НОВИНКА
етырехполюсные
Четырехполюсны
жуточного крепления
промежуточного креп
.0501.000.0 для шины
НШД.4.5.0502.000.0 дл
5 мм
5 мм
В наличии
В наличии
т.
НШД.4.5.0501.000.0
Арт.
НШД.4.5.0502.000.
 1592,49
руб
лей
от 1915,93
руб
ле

-*-*-

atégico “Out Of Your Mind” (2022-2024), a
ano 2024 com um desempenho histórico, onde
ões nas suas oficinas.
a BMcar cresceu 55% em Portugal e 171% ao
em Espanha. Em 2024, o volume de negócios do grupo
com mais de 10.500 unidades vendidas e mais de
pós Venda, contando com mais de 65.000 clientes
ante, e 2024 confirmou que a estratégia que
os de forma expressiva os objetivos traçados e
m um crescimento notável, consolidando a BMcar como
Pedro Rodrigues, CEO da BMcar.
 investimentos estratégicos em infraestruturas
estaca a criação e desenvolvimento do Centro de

-*-*-

Task item |
Please reproduce exactly the lines in the listing above from the one containing "pós Venda, contando" through the one containing "estaca a criação", both included, and nothing more.

Answer space |
pós Venda, contando com mais de 65.000 clientes
ante, e 2024 confirmou que a estratégia que
os de forma expressiva os objetivos traçados e
m um crescimento notável, consolidando a BMcar como
Pedro Rodrigues, CEO da BMcar.
 investimentos estratégicos em infraestruturas
estaca a criação e desenvolvimento do Centro de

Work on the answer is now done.